Law enforcement took Tsarnaev into custody Friday following an extensive search, an area of Watertown, MA shut down and multiple shootouts. His brother, 26-year-old Tamerlan Tsarnaev, was killed during the chase from police less than 24 hours prior to the arrest.

Police commissioner Ed Davis told CNN Monday evidence they found led him to believe the brothers planned another attack.

"The two suspects were armed with handguns at the scene of the shootout and there were multiple explosive devices," Davis said.

According to the affidavit, two men believed to be the brothers carjacked someone Thursday prior to engaging with police and Tamerlan Tsarnaev's death. One of them reportedly told the victim, "Did you hear about the Boston explosion?" and "I did that."
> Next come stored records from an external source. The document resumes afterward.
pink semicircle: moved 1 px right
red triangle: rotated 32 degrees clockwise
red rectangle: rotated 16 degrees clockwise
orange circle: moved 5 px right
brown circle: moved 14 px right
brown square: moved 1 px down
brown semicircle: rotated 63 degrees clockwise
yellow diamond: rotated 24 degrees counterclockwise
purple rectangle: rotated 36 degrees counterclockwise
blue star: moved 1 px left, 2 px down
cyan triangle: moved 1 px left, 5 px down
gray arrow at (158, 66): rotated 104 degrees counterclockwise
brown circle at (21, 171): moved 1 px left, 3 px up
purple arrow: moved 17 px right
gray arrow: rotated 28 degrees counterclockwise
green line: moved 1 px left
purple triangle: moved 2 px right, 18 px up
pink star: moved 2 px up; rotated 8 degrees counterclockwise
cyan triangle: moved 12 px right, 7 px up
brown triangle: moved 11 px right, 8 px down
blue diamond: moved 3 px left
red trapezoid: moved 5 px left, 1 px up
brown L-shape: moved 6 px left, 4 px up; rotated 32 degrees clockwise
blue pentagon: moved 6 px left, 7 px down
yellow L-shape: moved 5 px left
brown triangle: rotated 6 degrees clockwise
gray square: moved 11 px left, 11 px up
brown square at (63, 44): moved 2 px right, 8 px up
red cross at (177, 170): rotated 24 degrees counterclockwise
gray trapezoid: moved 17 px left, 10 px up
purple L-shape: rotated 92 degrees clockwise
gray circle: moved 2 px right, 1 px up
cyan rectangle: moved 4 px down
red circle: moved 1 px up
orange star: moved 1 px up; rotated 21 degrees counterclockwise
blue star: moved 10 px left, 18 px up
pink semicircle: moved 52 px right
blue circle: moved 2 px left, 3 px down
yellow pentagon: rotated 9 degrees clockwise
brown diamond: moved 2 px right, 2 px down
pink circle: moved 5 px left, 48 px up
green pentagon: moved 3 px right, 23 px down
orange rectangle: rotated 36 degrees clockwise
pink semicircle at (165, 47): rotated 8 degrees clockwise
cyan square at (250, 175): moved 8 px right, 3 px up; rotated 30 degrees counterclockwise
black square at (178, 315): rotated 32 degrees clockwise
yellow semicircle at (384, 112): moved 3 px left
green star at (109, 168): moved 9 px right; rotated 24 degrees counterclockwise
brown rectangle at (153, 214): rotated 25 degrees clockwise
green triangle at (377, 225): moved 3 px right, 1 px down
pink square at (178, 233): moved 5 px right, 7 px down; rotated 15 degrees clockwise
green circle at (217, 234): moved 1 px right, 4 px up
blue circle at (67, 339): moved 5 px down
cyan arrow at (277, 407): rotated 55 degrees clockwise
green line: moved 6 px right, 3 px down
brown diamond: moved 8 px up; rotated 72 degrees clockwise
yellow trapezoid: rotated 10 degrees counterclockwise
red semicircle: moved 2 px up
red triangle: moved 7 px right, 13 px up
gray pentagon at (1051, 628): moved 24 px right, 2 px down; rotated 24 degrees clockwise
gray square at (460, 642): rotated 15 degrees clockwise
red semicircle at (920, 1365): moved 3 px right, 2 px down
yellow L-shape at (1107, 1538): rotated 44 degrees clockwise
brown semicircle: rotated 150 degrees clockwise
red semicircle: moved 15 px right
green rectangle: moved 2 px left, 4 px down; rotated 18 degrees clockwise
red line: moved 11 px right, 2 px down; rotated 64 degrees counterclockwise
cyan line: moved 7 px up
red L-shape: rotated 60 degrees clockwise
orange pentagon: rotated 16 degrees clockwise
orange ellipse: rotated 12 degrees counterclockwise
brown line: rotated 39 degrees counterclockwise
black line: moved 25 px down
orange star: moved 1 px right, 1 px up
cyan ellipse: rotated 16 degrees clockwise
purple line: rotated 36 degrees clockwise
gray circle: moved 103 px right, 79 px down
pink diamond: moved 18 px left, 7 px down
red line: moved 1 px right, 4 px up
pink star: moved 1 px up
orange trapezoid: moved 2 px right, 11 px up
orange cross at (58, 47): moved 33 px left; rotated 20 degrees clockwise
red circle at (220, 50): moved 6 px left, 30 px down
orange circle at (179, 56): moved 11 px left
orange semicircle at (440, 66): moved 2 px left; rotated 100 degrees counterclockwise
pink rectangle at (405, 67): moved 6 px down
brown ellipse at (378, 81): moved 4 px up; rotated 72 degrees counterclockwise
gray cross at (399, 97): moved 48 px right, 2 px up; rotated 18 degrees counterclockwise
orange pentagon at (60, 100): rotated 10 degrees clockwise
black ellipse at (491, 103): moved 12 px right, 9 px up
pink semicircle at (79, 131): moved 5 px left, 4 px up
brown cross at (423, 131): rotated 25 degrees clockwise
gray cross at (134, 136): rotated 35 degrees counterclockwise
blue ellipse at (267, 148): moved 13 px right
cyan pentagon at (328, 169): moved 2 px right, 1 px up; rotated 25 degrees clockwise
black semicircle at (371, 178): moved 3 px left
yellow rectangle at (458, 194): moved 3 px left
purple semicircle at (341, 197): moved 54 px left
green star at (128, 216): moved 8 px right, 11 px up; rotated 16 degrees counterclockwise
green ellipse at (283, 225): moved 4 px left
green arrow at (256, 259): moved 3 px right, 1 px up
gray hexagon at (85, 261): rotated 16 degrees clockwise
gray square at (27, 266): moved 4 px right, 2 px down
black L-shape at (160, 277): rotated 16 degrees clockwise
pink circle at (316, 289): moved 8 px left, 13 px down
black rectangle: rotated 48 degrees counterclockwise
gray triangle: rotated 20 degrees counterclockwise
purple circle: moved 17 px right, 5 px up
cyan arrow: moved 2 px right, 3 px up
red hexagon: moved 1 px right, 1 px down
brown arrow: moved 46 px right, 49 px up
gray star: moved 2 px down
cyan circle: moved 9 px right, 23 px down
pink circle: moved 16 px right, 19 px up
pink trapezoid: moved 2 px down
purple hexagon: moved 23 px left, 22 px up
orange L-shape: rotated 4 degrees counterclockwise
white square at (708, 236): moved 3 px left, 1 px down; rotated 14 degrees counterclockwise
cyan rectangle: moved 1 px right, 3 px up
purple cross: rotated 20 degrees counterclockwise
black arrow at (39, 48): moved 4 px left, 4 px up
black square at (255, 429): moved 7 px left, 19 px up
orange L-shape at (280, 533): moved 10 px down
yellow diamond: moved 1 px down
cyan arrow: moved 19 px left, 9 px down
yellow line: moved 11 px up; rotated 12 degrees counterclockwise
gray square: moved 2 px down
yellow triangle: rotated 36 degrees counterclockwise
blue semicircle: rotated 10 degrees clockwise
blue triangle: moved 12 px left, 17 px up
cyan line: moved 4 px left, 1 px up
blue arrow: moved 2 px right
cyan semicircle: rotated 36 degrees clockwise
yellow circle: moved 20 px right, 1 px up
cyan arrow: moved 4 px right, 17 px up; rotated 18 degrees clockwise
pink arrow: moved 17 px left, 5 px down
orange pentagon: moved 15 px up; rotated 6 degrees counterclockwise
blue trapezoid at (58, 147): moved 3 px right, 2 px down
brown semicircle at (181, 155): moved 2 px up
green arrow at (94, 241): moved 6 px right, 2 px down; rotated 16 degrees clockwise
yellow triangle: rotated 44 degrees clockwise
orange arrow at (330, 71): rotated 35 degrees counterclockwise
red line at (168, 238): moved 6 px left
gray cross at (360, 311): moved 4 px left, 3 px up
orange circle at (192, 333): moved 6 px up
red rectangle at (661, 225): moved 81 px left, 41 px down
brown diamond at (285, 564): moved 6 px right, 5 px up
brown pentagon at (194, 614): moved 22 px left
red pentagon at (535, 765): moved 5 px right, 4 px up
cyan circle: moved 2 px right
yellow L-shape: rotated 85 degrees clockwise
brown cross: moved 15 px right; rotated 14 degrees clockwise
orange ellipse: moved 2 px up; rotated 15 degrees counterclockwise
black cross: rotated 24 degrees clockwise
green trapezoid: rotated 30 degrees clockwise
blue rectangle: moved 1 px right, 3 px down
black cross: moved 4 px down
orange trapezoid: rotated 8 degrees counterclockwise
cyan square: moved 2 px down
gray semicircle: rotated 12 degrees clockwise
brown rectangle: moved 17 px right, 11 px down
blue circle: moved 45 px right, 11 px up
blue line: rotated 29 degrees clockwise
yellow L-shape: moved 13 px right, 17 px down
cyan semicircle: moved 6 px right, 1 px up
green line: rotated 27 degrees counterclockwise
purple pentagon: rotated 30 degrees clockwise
The city of Boston held a moment of silence at 2:50 p.m. ET, the time the bombs ignited at the finish line of the marathon a week ago. Bells chimed for one minute immediately after that.

Dzhokhar Tsarnaev returned to the UMass-Dartmouth campus where he attended school in the days between the bombing and the manhunt. Other students recalled him acting normally, seeing him in his dorm, working out at the gym and going to a party with his intramural soccer team.

Two of the people who died in the April 15 bombing had services scheduled for Monday. Krystle Campbell, a 29-year-old from Medford, MA, will be laid to rest at a private funeral, and Lu Lingzi, 23, will be honored at a memorial tribute, according to reports.

Davis also told CNN that Richard Donohue Jr., the transit police officer injured during the chase Friday, has improved.

"He was able to communicate through hand signals yesterday," Davis said.

A website has been set up to collect funds for Donohue's recovery at http://officerricharddonohue.com/.

The marathon finish line was still considered a closed crime scene but could reopen in the next 24 to 48 hours.

The FBI turned over the crime scene to the city of Boston Monday afternoon.

At the ceremony, bagpipes played Amazing Grace in honor of the victims who died.

The mayor of Boston was also presented with a flag that flew at half-staff over the area since last Monday.

"We have a significant amount of evidence that was collected here and now this city, this street is turned back to the city," said Boston Police Commissioner Ed Davis.

Three people were killed and more than 200 were injured by two explosions within seconds of each other near the finish line of the annual Patriots Day race.

Law enforcement used video and photos taken from the site to identify the Tsarnaev brothers as suspects. Police found them Thursday, hours after the FBI released images of the two from the day of the marathon.

MIT police officer Sean Collier, 26, was killed during the ensuing getaway attempt. After Boston and surrounding towns were shut down for several hours, Dzhokhar Tsarnaev was found hiding in a boat in a Watertown backyard.